Scan the entries below and return each line that contains "sobre".

* Excerpted data *
Start of Block
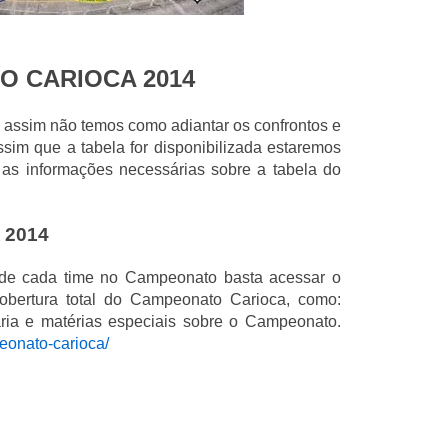
O CARIOCA 2014
a, assim não temos como adiantar os confrontos e
sim que a tabela for disponibilizada estaremos
 as informações necessárias sobre a tabela do
 2014
 de cada time no Campeonato basta acessar o
cobertura total do Campeonato Carioca, como:
lharia e matérias especiais sobre o Campeonato.
eonato-carioca/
End of Block
* Answer to this task *
 as informações necessárias sobre a tabela do
lharia e matérias especiais sobre o Campeonato.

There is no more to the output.